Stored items
· · ·
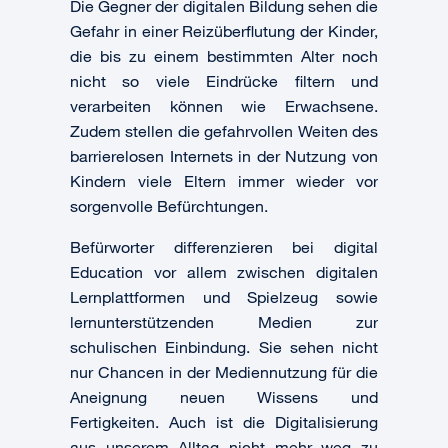
Die Gegner der digitalen Bildung sehen die
Gefahr in einer Reizüberflutung der Kinder,
die bis zu einem bestimmten Alter noch
nicht so viele Eindrücke filtern und
verarbeiten können wie Erwachsene.
Zudem stellen die gefahrvollen Weiten des
barrierelosen Internets in der Nutzung von
Kindern viele Eltern immer wieder vor
sorgenvolle Befürchtungen.
Befürworter differenzieren bei digital
Education vor allem zwischen digitalen
Lernplattformen und Spielzeug sowie
lernunterstützenden Medien zur
schulischen Einbindung. Sie sehen nicht
nur Chancen in der Mediennutzung für die
Aneignung neuen Wissens und
Fertigkeiten. Auch ist die Digitalisierung
aus unserem Alltag nicht mehr weg zu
· · ·
INSTRUCTIONS FOR THE TASK:
Only the lines from the one with "Fertigkeiten. Auch ist die Digitalisierung" through the last line above should be restated, word for word.

COMPLETED EXERCISE:
Fertigkeiten. Auch ist die Digitalisierung
aus unserem Alltag nicht mehr weg zu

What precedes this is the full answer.